Provided records:
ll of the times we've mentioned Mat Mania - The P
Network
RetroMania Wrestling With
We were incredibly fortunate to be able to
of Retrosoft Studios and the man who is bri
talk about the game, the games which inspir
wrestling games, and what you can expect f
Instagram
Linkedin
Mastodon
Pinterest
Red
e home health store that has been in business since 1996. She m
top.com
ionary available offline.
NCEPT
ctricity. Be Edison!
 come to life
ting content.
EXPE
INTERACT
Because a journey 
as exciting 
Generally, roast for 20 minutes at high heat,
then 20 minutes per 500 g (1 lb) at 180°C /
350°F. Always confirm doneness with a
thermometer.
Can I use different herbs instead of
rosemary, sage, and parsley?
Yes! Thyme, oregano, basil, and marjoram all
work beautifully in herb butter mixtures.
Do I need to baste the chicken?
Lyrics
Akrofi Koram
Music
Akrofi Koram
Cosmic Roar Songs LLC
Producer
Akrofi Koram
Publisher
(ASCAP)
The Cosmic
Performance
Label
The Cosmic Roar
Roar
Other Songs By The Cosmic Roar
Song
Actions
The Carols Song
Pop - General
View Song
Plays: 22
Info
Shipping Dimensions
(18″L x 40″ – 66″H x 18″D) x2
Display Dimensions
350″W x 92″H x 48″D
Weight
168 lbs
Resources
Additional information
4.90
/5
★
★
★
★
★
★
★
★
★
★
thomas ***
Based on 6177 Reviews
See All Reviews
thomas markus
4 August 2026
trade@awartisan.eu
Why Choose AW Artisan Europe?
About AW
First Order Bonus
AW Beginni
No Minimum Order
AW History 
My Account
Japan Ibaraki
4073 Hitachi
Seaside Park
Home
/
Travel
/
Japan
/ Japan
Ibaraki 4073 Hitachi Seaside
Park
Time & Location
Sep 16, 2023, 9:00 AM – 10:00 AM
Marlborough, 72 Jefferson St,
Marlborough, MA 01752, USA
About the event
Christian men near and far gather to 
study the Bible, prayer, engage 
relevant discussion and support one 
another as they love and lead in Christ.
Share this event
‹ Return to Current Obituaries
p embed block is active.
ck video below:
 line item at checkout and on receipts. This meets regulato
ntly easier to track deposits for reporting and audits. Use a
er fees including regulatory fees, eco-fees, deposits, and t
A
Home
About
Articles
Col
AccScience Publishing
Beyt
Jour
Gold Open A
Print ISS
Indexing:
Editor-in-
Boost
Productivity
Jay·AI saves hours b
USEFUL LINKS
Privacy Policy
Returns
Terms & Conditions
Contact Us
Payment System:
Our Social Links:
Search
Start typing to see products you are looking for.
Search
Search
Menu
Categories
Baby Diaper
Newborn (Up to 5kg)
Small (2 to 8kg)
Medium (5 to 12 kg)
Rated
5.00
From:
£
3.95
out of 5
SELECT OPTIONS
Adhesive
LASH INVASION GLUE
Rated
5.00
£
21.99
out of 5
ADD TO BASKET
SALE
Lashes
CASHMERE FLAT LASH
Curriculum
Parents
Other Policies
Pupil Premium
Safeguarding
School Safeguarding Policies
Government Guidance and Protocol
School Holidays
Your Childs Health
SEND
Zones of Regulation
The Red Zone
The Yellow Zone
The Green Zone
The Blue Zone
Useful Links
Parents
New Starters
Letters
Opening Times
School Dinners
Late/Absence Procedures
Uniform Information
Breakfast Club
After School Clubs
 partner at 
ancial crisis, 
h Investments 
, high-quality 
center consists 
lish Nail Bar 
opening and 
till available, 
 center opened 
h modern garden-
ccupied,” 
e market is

What you should do: Exactly reproduce the lines that run from the line with "School Dinners" through the last line of the records, inclusive.

Exercise response:
School Dinners
Late/Absence Procedures
Uniform Information
Breakfast Club
After School Clubs
 partner at 
ancial crisis, 
h Investments 
, high-quality 
center consists 
lish Nail Bar 
opening and 
till available, 
 center opened 
h modern garden-
ccupied,” 
e market is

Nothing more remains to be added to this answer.